CFIB president Dan Kelly said it's "clear" that CERB "created a disincentive to return to work for some staff, especially in industries like hospitality." Other sectors where conflicts are arising include child care, dental offices, home health care, amusement parks, gambling and spectator sports, the study suggested.

"CERB was created as emergency support for workers who had lost their job due to the pandemic, not to fund a summer break," Kelly said in a statement.

But Ian Robb, Canadian director of the Unite Here union that represents hospitality workers, disagrees. He said workers are impatient to return to work — for what is usually the lucrative summer season — but employers are the ones failing to adopt measures like frequent cleaning and wage subsidies. The union previously estimated that average wages in cities like Toronto are around $20 per hour for hospitality.

"A number of our members in the U.S. have gone to work and contracted (COVID-19)," Robb said.

"There's just not enough safety in front of service. Nobody wants to stay home and make two grand when they can make double that by working."

The survey suggested that the hospitality sector had the biggest share of employers, 45 per cent, who had trouble recalling workers. CFIB defines hospitality as including hotels, restaurants and bars.

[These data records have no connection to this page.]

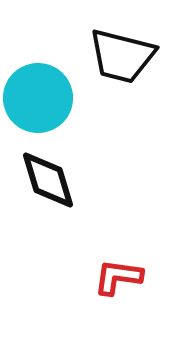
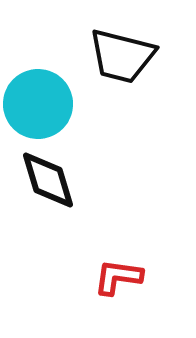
cyan circle: moved 6 px down
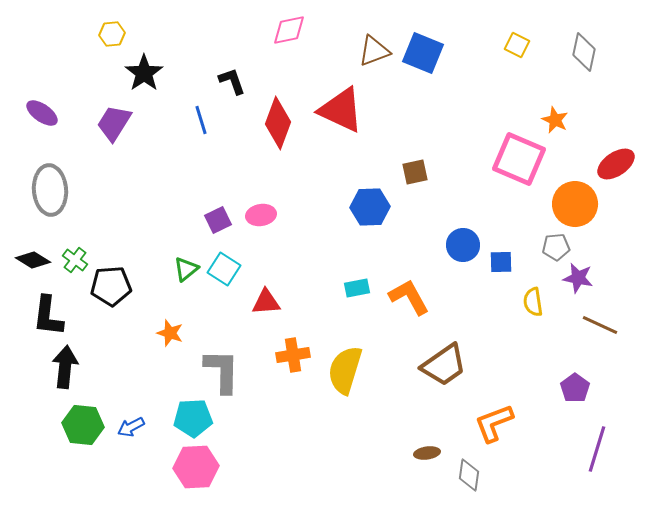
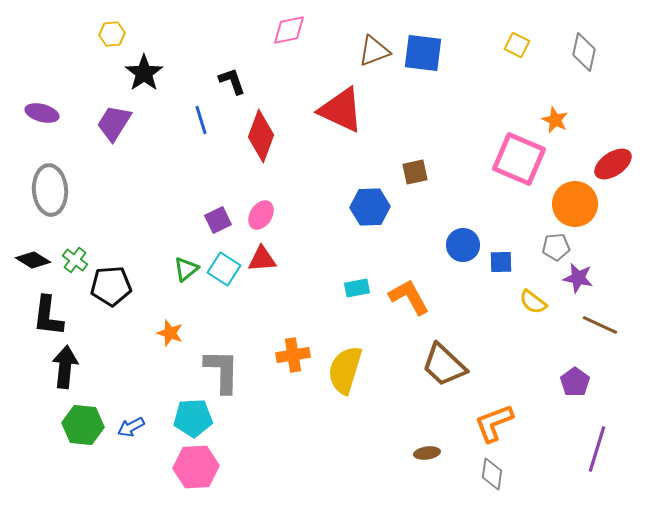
blue square at (423, 53): rotated 15 degrees counterclockwise
purple ellipse at (42, 113): rotated 20 degrees counterclockwise
red diamond at (278, 123): moved 17 px left, 13 px down
red ellipse at (616, 164): moved 3 px left
pink ellipse at (261, 215): rotated 48 degrees counterclockwise
red triangle at (266, 302): moved 4 px left, 43 px up
yellow semicircle at (533, 302): rotated 44 degrees counterclockwise
brown trapezoid at (444, 365): rotated 78 degrees clockwise
purple pentagon at (575, 388): moved 6 px up
gray diamond at (469, 475): moved 23 px right, 1 px up
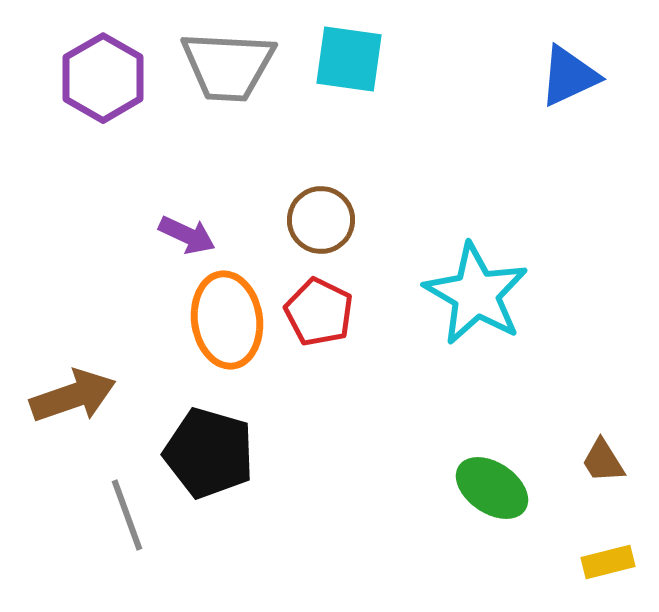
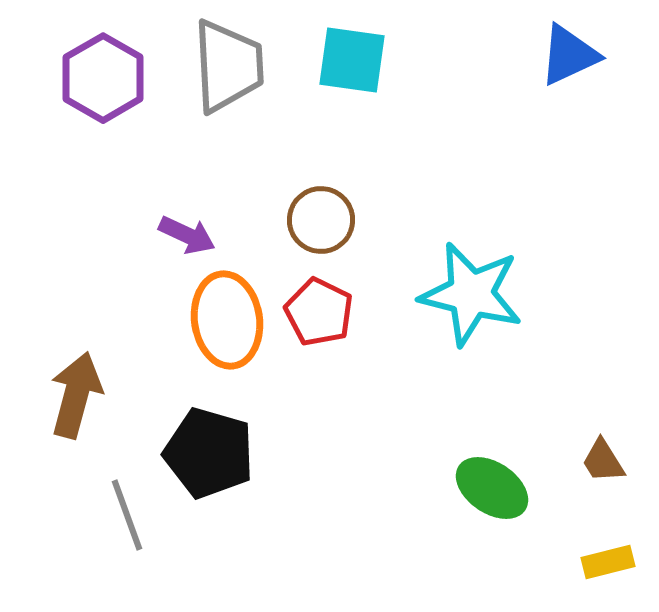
cyan square: moved 3 px right, 1 px down
gray trapezoid: rotated 96 degrees counterclockwise
blue triangle: moved 21 px up
cyan star: moved 5 px left; rotated 16 degrees counterclockwise
brown arrow: moved 3 px right, 1 px up; rotated 56 degrees counterclockwise
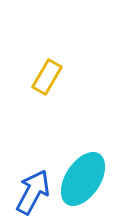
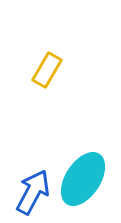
yellow rectangle: moved 7 px up
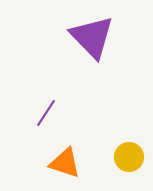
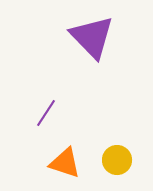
yellow circle: moved 12 px left, 3 px down
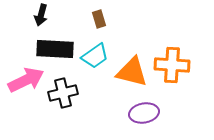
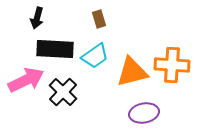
black arrow: moved 4 px left, 3 px down
orange triangle: rotated 28 degrees counterclockwise
black cross: moved 1 px up; rotated 32 degrees counterclockwise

The CFIB study suggests that in the hospitality sector, 56 per cent of hard-to-fill positions were "unskilled, entry-level jobs" that pay "at or around minimum wage," although across sectors, skilled and semi-skilled jobs were harder to fill.

Employment and human rights lawyer Neena Gupta says she has heard of tradespeople unable to perform jobs because workers failed to return.

She said the reason an employee is refusing the work matters. Lack of childcare, like daycare and camps, can be a job-protected reason for staying home, as can disabilities such as being immunocompromised, says Gupta, a partner in Gowling WLG's Waterloo Region and Toronto offices.

The federal government's website states that workers seeking CERB, which offers $500 per week over a limited period, "should be seeking work opportunities and/or return to work when their employer makes a request for their return, provided they are able and it is reasonable to do so." The government's COVID-19 guidelines also provide for employees to refuse to do a dangerous job, although the worker must already "be at work" to refuse such a task.

However, notes Gupta, general apprehension about the pandemic is likely not enough to merit a job refusal. She said workplaces must comply with health and safety guidelines, and that a ministry inspection must find some sort of violation to justify a job refusal.

Managers should give workers a written "come back to work" recall and an indication that it will be treated as job abandonment if the worker doesn't return, says Gupta. After that process is completed, the employer could consider that worker terminated for cause, and hire a replacement.

While reporting misuse of CERB by a former employee might appear to give an employer some moral satisfaction, Gupta says it’s unlikely to help with staffing concerns or worker morale.

"I do ask people to be reasonable. You can’t call someone at noon on a Thursday and expect them in at 7 a.m. on Friday," she says.

CFIB, a policy advocacy group that represents small and medium-sized businesses and has 110,000 members, collected the data from members online between July 3 to July 6.